AIM OF THE EXERCISE. When you reach the line containing "Tecnologias de Informação" in the data below, begin returning lines exactly as written, and stop once the line containing "queda en manos de los 'populares' (seguirá" has been returned.

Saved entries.
[Start of Attachment]

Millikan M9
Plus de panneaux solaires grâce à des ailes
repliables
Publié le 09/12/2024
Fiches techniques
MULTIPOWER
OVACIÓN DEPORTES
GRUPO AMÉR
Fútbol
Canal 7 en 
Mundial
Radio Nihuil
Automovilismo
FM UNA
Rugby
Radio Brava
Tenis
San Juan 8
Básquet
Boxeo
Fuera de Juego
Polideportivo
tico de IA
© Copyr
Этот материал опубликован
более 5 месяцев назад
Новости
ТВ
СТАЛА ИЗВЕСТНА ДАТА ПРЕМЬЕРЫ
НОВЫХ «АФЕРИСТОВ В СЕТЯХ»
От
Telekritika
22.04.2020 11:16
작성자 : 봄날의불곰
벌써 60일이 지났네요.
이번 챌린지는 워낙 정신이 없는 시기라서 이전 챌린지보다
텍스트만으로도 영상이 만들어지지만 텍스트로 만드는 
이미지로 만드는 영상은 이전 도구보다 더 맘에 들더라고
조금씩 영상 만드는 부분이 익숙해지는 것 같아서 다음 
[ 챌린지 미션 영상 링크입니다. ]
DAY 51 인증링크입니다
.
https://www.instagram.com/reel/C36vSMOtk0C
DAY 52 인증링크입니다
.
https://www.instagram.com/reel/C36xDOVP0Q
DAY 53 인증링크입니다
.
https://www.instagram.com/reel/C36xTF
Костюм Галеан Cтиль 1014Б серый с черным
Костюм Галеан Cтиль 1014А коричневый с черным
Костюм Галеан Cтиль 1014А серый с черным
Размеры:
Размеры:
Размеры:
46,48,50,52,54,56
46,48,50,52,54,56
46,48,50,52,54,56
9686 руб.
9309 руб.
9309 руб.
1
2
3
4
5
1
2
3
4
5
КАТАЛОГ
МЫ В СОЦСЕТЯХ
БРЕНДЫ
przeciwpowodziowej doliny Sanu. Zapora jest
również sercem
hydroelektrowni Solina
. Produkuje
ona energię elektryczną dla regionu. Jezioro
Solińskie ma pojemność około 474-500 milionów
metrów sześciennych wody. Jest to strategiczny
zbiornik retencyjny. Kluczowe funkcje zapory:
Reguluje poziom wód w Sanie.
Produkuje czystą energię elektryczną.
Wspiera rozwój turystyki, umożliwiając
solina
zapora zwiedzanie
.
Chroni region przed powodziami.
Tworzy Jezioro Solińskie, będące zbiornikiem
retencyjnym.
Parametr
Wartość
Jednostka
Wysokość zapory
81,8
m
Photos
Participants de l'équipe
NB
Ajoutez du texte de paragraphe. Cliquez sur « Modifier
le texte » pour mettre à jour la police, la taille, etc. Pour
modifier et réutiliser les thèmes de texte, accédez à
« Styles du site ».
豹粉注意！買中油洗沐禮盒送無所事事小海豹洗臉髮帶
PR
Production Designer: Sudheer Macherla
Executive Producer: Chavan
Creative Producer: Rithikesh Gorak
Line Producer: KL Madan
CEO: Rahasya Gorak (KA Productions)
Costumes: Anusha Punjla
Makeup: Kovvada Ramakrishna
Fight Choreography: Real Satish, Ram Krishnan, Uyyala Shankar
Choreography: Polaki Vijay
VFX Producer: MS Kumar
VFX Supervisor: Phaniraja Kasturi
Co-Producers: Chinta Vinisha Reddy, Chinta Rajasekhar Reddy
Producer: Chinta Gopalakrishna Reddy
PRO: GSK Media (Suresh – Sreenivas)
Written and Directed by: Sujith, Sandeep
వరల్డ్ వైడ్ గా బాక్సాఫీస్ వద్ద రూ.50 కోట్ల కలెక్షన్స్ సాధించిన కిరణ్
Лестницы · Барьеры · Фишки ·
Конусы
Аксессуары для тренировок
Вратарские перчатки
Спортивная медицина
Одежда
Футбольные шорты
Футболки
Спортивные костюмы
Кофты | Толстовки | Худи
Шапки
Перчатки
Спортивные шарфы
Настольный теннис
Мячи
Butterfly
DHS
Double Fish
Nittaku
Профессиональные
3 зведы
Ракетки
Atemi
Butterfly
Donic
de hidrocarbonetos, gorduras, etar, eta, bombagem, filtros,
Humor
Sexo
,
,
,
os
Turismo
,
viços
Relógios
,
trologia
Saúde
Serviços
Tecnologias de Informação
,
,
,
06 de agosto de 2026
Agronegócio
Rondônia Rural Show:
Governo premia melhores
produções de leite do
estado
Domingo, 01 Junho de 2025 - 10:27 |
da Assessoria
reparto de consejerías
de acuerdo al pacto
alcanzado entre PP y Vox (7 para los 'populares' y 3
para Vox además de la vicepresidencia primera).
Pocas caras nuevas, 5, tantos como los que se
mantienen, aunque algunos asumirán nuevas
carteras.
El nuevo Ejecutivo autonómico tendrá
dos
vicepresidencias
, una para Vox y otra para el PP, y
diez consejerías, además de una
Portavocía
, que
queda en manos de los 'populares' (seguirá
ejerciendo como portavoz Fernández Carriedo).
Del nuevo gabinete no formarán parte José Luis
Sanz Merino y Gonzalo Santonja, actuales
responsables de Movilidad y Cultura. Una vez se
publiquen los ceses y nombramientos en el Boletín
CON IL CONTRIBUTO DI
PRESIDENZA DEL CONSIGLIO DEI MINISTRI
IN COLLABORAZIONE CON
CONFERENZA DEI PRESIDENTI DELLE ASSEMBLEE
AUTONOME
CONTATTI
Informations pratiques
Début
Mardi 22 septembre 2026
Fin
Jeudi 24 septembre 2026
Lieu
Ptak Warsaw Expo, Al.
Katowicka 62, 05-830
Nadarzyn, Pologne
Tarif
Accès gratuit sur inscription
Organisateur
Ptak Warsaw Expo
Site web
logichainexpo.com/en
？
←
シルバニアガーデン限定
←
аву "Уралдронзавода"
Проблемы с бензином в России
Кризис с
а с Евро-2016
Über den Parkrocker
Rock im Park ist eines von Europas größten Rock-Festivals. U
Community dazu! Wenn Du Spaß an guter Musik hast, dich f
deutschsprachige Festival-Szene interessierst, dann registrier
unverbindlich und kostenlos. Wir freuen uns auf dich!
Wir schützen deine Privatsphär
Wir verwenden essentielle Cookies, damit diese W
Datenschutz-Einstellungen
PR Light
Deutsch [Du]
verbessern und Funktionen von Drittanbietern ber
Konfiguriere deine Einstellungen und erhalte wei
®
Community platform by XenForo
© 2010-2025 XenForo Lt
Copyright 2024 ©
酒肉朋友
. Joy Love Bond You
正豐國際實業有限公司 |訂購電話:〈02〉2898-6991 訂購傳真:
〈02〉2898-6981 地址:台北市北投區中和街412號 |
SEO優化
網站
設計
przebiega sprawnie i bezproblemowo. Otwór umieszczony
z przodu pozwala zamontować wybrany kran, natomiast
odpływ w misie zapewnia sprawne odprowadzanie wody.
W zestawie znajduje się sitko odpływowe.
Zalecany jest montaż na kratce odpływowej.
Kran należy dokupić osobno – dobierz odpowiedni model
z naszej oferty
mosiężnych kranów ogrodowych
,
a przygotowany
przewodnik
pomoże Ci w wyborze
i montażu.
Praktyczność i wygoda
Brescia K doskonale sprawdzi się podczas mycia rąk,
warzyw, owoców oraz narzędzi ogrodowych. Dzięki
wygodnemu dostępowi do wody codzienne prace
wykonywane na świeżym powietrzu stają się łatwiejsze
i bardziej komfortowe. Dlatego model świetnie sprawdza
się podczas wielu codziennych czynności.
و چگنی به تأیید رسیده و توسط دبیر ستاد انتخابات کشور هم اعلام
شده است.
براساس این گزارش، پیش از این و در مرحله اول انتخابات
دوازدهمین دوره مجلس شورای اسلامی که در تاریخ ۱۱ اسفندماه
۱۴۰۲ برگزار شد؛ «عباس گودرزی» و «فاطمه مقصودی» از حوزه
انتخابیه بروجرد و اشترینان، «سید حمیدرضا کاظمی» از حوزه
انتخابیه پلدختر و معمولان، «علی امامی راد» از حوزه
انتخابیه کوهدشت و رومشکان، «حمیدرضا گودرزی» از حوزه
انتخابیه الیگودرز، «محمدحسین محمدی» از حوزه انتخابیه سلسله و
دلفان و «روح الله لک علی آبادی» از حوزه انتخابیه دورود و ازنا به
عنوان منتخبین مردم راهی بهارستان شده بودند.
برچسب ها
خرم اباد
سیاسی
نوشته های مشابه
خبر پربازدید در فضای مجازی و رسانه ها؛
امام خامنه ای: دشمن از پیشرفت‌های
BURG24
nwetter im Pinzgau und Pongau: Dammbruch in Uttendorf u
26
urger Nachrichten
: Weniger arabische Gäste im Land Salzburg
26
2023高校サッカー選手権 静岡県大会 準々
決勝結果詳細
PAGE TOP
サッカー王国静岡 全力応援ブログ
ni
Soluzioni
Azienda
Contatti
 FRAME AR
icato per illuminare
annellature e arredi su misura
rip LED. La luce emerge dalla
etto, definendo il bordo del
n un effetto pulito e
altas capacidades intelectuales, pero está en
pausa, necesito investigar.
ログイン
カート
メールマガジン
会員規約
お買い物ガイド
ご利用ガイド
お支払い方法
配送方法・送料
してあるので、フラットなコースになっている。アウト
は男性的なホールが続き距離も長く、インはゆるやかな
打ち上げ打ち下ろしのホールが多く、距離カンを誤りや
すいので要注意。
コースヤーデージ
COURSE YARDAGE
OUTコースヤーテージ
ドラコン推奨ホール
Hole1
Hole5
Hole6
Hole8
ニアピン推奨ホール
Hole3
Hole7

[End of Attachment]

EXERCISE SOLUTION.
Tecnologias de Informação
,
,
,
06 de agosto de 2026
Agronegócio
Rondônia Rural Show:
Governo premia melhores
produções de leite do
estado
Domingo, 01 Junho de 2025 - 10:27 |
da Assessoria
reparto de consejerías
de acuerdo al pacto
alcanzado entre PP y Vox (7 para los 'populares' y 3
para Vox además de la vicepresidencia primera).
Pocas caras nuevas, 5, tantos como los que se
mantienen, aunque algunos asumirán nuevas
carteras.
El nuevo Ejecutivo autonómico tendrá
dos
vicepresidencias
, una para Vox y otra para el PP, y
diez consejerías, además de una
Portavocía
, que
queda en manos de los 'populares' (seguirá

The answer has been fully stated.